--- START ---
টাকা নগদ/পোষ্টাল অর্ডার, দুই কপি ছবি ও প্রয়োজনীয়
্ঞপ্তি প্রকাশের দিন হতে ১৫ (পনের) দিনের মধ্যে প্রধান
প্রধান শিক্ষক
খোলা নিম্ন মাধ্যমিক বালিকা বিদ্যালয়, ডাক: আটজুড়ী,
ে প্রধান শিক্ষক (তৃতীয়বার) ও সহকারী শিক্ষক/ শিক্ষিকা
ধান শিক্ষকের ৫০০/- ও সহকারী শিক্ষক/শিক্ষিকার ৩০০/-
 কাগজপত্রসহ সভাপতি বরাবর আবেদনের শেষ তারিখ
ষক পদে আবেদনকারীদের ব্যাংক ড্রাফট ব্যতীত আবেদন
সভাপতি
--- END ---
--- START ---
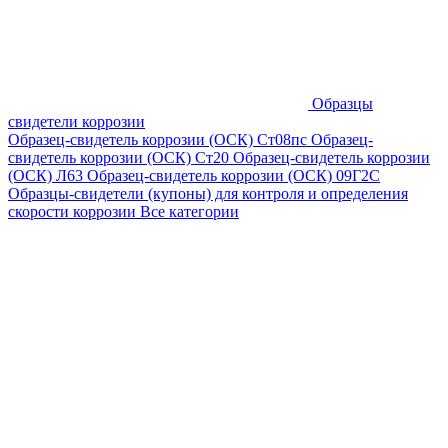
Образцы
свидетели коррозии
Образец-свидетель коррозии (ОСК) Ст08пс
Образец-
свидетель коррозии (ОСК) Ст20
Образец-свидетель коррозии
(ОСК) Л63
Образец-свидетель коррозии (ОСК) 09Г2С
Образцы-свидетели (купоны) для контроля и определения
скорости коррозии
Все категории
--- END ---
**Directions for this task**
For this exercise, return every line from the data that holds the string "Образец".

**Result for this exercise**
Образец-свидетель коррозии (ОСК) Ст08пс
Образец-
Образец-свидетель коррозии
Образец-свидетель коррозии (ОСК) 09Г2С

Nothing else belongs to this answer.